### What the task requires
When you reach the line that contains "ată Eparhia Aradului, pune" in the data below, copy it and every line after it exactly, adding nothing.

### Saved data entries
——————————
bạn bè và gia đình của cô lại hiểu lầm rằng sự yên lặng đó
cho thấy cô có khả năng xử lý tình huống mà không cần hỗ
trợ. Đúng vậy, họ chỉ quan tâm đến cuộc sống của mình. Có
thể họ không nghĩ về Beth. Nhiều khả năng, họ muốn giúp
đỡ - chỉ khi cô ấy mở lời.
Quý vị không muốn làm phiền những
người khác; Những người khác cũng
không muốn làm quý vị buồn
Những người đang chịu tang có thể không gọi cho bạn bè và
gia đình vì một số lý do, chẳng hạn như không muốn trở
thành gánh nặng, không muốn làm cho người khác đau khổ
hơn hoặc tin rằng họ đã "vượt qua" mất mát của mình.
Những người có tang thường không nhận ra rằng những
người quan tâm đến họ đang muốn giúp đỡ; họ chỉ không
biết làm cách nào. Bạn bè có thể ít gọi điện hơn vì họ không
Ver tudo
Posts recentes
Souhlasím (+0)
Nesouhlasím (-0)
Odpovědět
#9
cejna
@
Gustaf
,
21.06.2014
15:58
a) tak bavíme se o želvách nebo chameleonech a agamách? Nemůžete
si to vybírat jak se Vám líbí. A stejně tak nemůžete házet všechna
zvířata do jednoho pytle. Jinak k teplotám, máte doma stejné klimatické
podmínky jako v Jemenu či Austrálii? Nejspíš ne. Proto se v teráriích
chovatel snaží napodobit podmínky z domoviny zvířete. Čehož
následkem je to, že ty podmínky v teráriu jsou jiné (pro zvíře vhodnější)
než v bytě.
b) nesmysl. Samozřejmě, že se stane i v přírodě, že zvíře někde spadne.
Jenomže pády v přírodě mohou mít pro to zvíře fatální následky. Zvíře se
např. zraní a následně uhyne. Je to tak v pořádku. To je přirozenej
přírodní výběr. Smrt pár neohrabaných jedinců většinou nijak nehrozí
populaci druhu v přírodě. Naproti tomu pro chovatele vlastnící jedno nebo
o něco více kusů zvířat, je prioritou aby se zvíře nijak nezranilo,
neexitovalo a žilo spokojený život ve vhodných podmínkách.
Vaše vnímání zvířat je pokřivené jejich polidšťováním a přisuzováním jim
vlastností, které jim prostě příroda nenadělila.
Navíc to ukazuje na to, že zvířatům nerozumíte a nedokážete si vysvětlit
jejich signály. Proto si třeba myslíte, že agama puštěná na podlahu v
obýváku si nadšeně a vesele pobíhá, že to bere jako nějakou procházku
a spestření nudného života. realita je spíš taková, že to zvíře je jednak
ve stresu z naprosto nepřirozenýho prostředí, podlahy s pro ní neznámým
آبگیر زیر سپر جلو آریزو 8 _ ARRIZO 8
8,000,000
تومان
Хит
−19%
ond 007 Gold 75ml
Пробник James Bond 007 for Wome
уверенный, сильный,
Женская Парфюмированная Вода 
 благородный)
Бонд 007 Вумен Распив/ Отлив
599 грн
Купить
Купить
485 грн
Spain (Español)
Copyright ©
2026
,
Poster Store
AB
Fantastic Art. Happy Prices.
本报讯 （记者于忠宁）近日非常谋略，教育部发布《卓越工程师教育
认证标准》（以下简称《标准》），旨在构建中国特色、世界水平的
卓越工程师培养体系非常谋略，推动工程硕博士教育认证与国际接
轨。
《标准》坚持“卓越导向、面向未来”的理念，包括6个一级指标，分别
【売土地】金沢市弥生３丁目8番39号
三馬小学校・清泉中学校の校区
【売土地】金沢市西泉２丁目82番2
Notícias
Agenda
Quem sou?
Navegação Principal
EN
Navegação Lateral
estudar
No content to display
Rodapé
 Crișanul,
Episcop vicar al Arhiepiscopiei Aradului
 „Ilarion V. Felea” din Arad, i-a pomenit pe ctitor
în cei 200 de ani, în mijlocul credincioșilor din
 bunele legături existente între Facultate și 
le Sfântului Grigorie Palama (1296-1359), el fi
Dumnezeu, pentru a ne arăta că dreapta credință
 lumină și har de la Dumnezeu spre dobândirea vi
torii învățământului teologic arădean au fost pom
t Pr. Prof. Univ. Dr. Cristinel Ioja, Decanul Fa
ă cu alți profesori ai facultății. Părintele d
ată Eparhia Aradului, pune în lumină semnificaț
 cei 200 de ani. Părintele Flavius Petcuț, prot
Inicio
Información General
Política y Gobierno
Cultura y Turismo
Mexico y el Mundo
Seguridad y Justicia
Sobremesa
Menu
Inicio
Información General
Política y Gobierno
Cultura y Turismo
——————————
### Exercise solution
ată Eparhia Aradului, pune în lumină semnificaț
 cei 200 de ani. Părintele Flavius Petcuț, prot
Inicio
Información General
Política y Gobierno
Cultura y Turismo
Mexico y el Mundo
Seguridad y Justicia
Sobremesa
Menu
Inicio
Información General
Política y Gobierno
Cultura y Turismo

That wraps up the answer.